英文輪読第4回

WASHING CARBON OUT OF THE AIR Scientific American 2010.06

担当者:寺島 陸 垣内 侃 柴野 雄介   

寺島 陸 訳分


キーコンセプト

■吸着材料から作られたフィルタを搭載した装置は、空気中の二酸化炭素を凝固させ抽出することができる




 世界には大気中に多くの二酸化炭素を放出する余裕はない。けれども、二酸化炭素は消滅しない。すべての状況を勘案すると、二酸化炭素の集団は将来的に10年間上昇し続けるだろう。再生可能エネルギーを大きく支持するのにもかかわらず、発展した、あるいは発展している国では、おそらく将来石油や石炭、天然ガスを燃やすだろう。

 交通機関について、石油に代わるものは、特に遠方に現れる。電気自動車内でのエネルギー貯蔵は困難である。与えられた質量、バッテリーは、ガソリンで蓄えられたエネルギーの1%未満を保持する。車で水素を運ぶことは、大量のガソリン貯蔵の10倍必要とし、保持するのに必要な高圧タンクはとても重い。バイオマスから生成されたジェット燃料を原動機とする飛行機の数回の処女飛行は行われている。にもかかわらず、バイオ燃料が、旅客機に必要とされる量と低価格で作り出すことができるかどうかは不明確である。・・・そのことについては船もいえる。

 大気中の二酸化炭素の濃度を現在の389ppmから増やさないためにはどうすればよいのか?私たちが炭素を主成分とする燃料を燃やす場合を除いて、空気中の二酸化炭素を抜き取るという方法もある。地域で展開された森は、一部のガスを吸収する。しかし、私たちは二酸化炭素を十分に隔離するための利用できる土地を持っていないため、大量に創り出す。幸いにも、フィルタリングマシーン(合成樹木と考えられる)は、同じサイズの天然樹木と比べてはるかに多くの二酸化炭素を捕らえることができる。

 いくつかの研究グループ(ジョージア工科大学、カナダのカルガリー大学、チューリッヒのスイス連邦工科大学、及び自分のチームであるコロンビア大学とアリゾナ州ツーソンのGlobal Research Technologies社)は、試作機械を研究している。装置のデザインはグループごとに異なるが、基本的な仕組みはどれも同じである:そよ風が構造体を通り抜け、そよ風中の窒素、酸素、その他の成分を残して二酸化炭素だけ化学反応を起こして“吸着”物体に接触する。

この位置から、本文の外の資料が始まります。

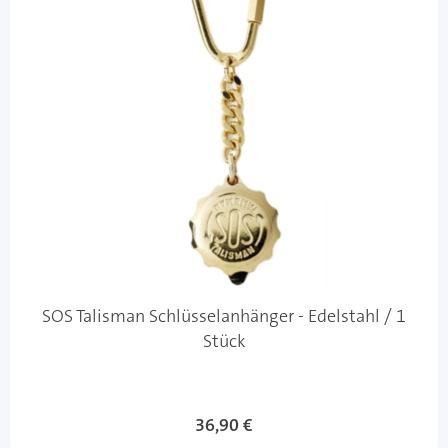
SOS Talisman Schlüsselanhänger - Edelstahl / 1
Stück
36,90 €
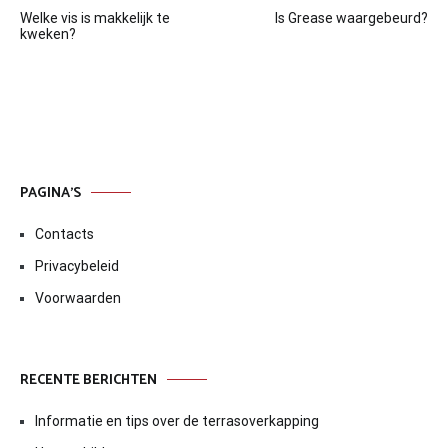
Bericht
Welke vis is makkelijk te
Is Grease waargebeurd?
navigatie
kweken?
PAGINA’S
Contacts
Privacybeleid
Voorwaarden
RECENTE BERICHTEN
Informatie en tips over de terrasoverkapping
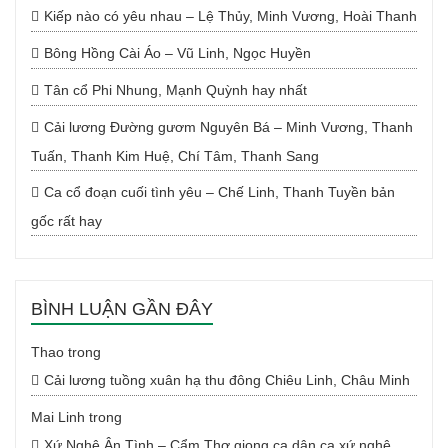
Kiếp nào có yêu nhau – Lệ Thủy, Minh Vương, Hoài Thanh
Bông Hồng Cài Áo – Vũ Linh, Ngọc Huyền
Tân cổ Phi Nhung, Mạnh Quỳnh hay nhất
Cải lương Đường gươm Nguyên Bá – Minh Vương, Thanh
Tuấn, Thanh Kim Huệ, Chí Tâm, Thanh Sang
Ca cổ đoạn cuối tình yêu – Chế Linh, Thanh Tuyền bản
gốc rất hay
BÌNH LUẬN GẦN ĐÂY
Thao
trong
Cải lương tuồng xuân hạ thu đông Chiêu Linh, Châu Minh
Mai Linh
trong
Xứ Nghệ Ân Tình – Cẩm Thơ giọng ca dân ca xứ nghệ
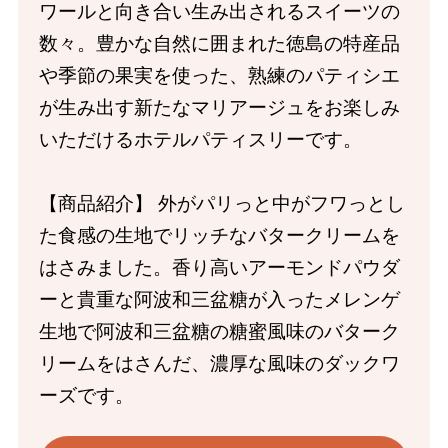
ワールと向き合い生み出されるスイーツの
数々。豊かな自然に囲まれた徳島の特産品
や季節の果実を使った、熟練のパティシエ
が生み出す新たなマリアージュをお楽しみ
いただけるホテルパティスリーです。
【商品紹介】 外がパリっと中がフワっとし
た食感の生地でリッチなバタークリームを
はさみました。香り高いアーモンドパウダ
ーと貴重な阿波和三盆糖が入ったメレンゲ
生地で阿波和三盆糖の糖蜜風味のバターク
リームをはさんだ、濃厚な風味のダックワ
ーズです。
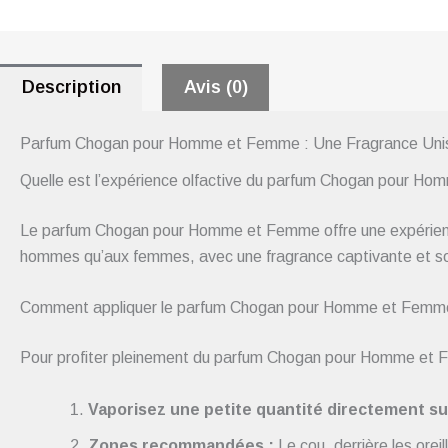
Description
Avis (0)
Parfum Chogan pour Homme et Femme : Une Fragrance Unis
Quelle est l’expérience olfactive du parfum Chogan pour H
Le parfum Chogan pour Homme et Femme offre une expérience o
hommes qu’aux femmes, avec une fragrance captivante et so
Comment appliquer le parfum Chogan pour Homme et Femm
Pour profiter pleinement du parfum Chogan pour Homme et F
Vaporisez une petite quantité directement sur
Zones recommandées :
Le cou, derrière les oreil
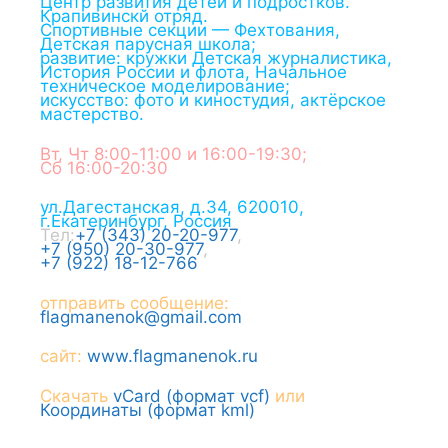
Центр развития детей и подростков.
Крапивинскй отряд.
Спортивные секции — Фехтования,
Детская парусная школа;
развитие: кружки Детская журналистика,
История России и флота, Начальное
техническое моделирование;
искусство: фото и киностудия, актёрское
мастерство.
Вт, Чт 8:00-11:00 и 16:00-19:30;
Сб 16:00-20:30
ул.Дагестанская, д.34
,
620010
,
г.
Екатеринбург
,
Россия
Тел:
+7 (343) 20-20-977
,
+7 (950) 20-30-977
,
+7 (922) 18-12-766
отправить сообщение:
flagmanenok@gmail.com
сайт:
www.flagmanenok.ru
Скачать
vCard (формат vcf)
или
Координаты (формат kml)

 二酸化炭素は、気候変動を抑えるための大規模な捕獲をする必要がある。しかし、基本概念はすでに十分に確立されている。数十年間、スクラバーは、潜水艦や宇宙船の内部で吸気されたり、液体窒素を生成するために使用される空気からの二酸化炭素を隔離してきた。数々の化学的工程は磨くことを遂行することができるが、固体吸着剤を備えた機械は、必要なエネルギーの単位あたりの二酸化炭素を捕らえることを約束する。早期に、小さな原型装置は、固体吸着装置の幅広い普及が止まるか、大気中の二酸化炭素の上昇が逆になるか。

【ワン ビック フィルタ】


 対応した葉と同様に、捕獲装置は、違った形、サイズになってくる。実験室の試作機を越えていくように意図された実演装置は、何百ものたくさんの一日あたりの二酸化炭素をそれぞれとらえるべきである。コロンビアとGlobal Research Technologies社によって開発されている様式は、技術が生かせることのできる例を提供している。吸着材料の薄い繊維が、幅1メートル、高さ2.5メートルの火炉フィルターに似た平面パネルにより、大きく整えられている。直立フィルタパネルは、標準で40フィート(12.2メートル)の運送用コンテナの上にのっている円形物の周りを水平な軌道で旋回する[次のページの図を参照]。パネルは空気にさらされる。すると、パネルは二酸化炭素を積み、立ち去り、コンテナ内の再生室に入る。そこに閉じ込められた二酸化炭素は、吸着から開放され、液体に圧縮される。回復したパネルはトラックの上に戻り、風からさらに二酸化炭素を引き抜く。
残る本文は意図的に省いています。